-------- Given records --------

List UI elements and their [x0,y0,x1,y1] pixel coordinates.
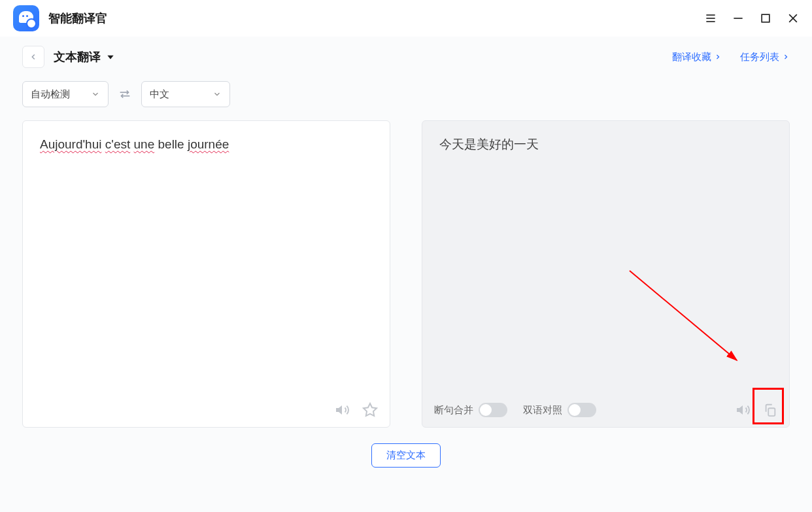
mode-label: 文本翻译 [54,49,101,65]
chevron-right-icon [714,53,722,61]
copy-icon [763,403,777,417]
maximize-button[interactable] [758,11,773,26]
speak-output-button[interactable] [736,402,751,418]
chevron-down-icon [106,52,115,61]
svg-rect-11 [768,408,775,416]
star-icon [362,402,378,418]
input-textarea[interactable]: Aujourd'hui c'est une belle journée [23,121,390,396]
target-language-label: 中文 [150,88,169,101]
speak-input-button[interactable] [335,402,350,418]
window-controls [703,11,800,26]
close-button[interactable] [786,11,800,26]
output-panel: 今天是美好的一天 断句合并 双语对照 [422,120,790,428]
bilingual-toggle[interactable] [567,403,596,417]
menu-button[interactable] [703,11,718,26]
output-footer: 断句合并 双语对照 [422,396,789,427]
svg-rect-4 [762,14,770,22]
favorite-input-button[interactable] [362,402,378,418]
target-language-select[interactable]: 中文 [141,81,230,107]
input-footer [23,396,390,427]
clear-text-button[interactable]: 清空文本 [371,443,441,468]
content-area: 文本翻译 翻译收藏 任务列表 自动检测 中 [0,37,812,512]
favorites-label: 翻译收藏 [672,51,711,63]
app-title: 智能翻译官 [48,10,107,26]
favorites-link[interactable]: 翻译收藏 [672,51,722,63]
swap-languages-button[interactable] [118,87,132,101]
speaker-icon [335,402,350,418]
chevron-right-icon [782,53,790,61]
input-panel: Aujourd'hui c'est une belle journée [22,120,390,428]
output-text: 今天是美好的一天 [422,121,789,396]
chevron-down-icon [212,90,222,99]
subheader: 文本翻译 翻译收藏 任务列表 [22,46,790,68]
title-left: 智能翻译官 [13,5,107,31]
language-row: 自动检测 中文 [22,81,790,107]
bilingual-toggle-label: 双语对照 [523,404,562,417]
tasks-link[interactable]: 任务列表 [740,51,790,63]
source-language-label: 自动检测 [31,88,70,101]
bilingual-toggle-group: 双语对照 [523,403,596,417]
minimize-button[interactable] [731,11,745,26]
title-bar: 智能翻译官 [0,0,812,37]
merge-toggle-label: 断句合并 [434,404,473,417]
speaker-icon [736,402,751,418]
subheader-right: 翻译收藏 任务列表 [672,51,790,63]
swap-icon [118,87,132,101]
back-button[interactable] [22,46,44,68]
chevron-down-icon [91,90,100,99]
svg-marker-7 [107,56,113,60]
translation-panels: Aujourd'hui c'est une belle journée 今天是美… [22,120,790,428]
merge-sentences-toggle[interactable] [479,403,507,417]
tasks-label: 任务列表 [740,51,779,63]
svg-marker-10 [364,403,377,416]
subheader-left: 文本翻译 [22,46,115,68]
merge-sentences-toggle-group: 断句合并 [434,403,507,417]
app-logo [13,5,39,31]
mode-selector[interactable]: 文本翻译 [54,49,115,65]
copy-output-button[interactable] [763,403,777,417]
source-language-select[interactable]: 自动检测 [22,81,109,107]
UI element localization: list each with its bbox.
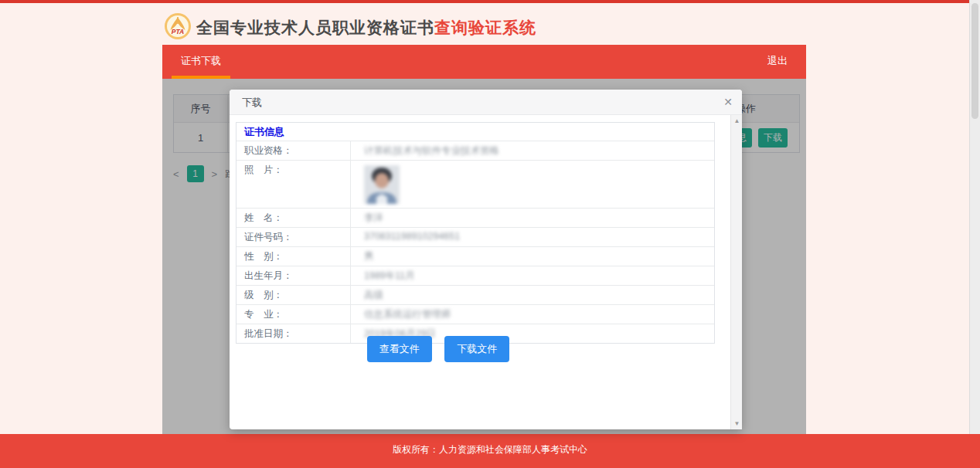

--------

### Exercise directions
Any pictures should be dropped; transcribe the rest of the records above exactly.

### Answer to this task
List UI elements and their [x0,y0,x1,y1] pixel coordinates.
mode-label: 文本翻译 [54,49,101,65]
chevron-right-icon [714,53,722,61]
copy-icon [763,403,777,417]
maximize-button[interactable] [758,11,773,26]
speak-output-button[interactable] [736,402,751,418]
chevron-down-icon [106,52,115,61]
svg-rect-11 [768,408,775,416]
star-icon [362,402,378,418]
input-textarea[interactable]: Aujourd'hui c'est une belle journée [23,121,390,396]
target-language-label: 中文 [150,88,169,101]
speak-input-button[interactable] [335,402,350,418]
window-controls [703,11,800,26]
close-button[interactable] [786,11,800,26]
output-panel: 今天是美好的一天 断句合并 双语对照 [422,120,790,428]
bilingual-toggle[interactable] [567,403,596,417]
menu-button[interactable] [703,11,718,26]
output-footer: 断句合并 双语对照 [422,396,789,427]
svg-rect-4 [762,14,770,22]
favorite-input-button[interactable] [362,402,378,418]
target-language-select[interactable]: 中文 [141,81,230,107]
input-footer [23,396,390,427]
clear-text-button[interactable]: 清空文本 [371,443,441,468]
content-area: 文本翻译 翻译收藏 任务列表 自动检测 中 [0,37,812,512]
favorites-label: 翻译收藏 [672,51,711,63]
app-title: 智能翻译官 [48,10,107,26]
favorites-link[interactable]: 翻译收藏 [672,51,722,63]
swap-languages-button[interactable] [118,87,132,101]
speaker-icon [335,402,350,418]
chevron-right-icon [782,53,790,61]
input-panel: Aujourd'hui c'est une belle journée [22,120,390,428]
output-text: 今天是美好的一天 [422,121,789,396]
chevron-down-icon [212,90,222,99]
subheader: 文本翻译 翻译收藏 任务列表 [22,46,790,68]
title-left: 智能翻译官 [13,5,107,31]
language-row: 自动检测 中文 [22,81,790,107]
bilingual-toggle-label: 双语对照 [523,404,562,417]
tasks-link[interactable]: 任务列表 [740,51,790,63]
source-language-label: 自动检测 [31,88,70,101]
bilingual-toggle-group: 双语对照 [523,403,596,417]
minimize-button[interactable] [731,11,745,26]
title-bar: 智能翻译官 [0,0,812,37]
merge-toggle-label: 断句合并 [434,404,473,417]
speaker-icon [736,402,751,418]
subheader-right: 翻译收藏 任务列表 [672,51,790,63]
swap-icon [118,87,132,101]
back-button[interactable] [22,46,44,68]
chevron-down-icon [91,90,100,99]
svg-marker-7 [107,56,113,60]
translation-panels: Aujourd'hui c'est une belle journée 今天是美… [22,120,790,428]
merge-sentences-toggle[interactable] [479,403,507,417]
tasks-label: 任务列表 [740,51,779,63]
svg-marker-10 [364,403,377,416]
subheader-left: 文本翻译 [22,46,115,68]
merge-sentences-toggle-group: 断句合并 [434,403,507,417]
app-logo [13,5,39,31]
mode-selector[interactable]: 文本翻译 [54,49,115,65]
copy-output-button[interactable] [763,403,777,417]
source-language-select[interactable]: 自动检测 [22,81,109,107]
UI element localization: list each with its bbox.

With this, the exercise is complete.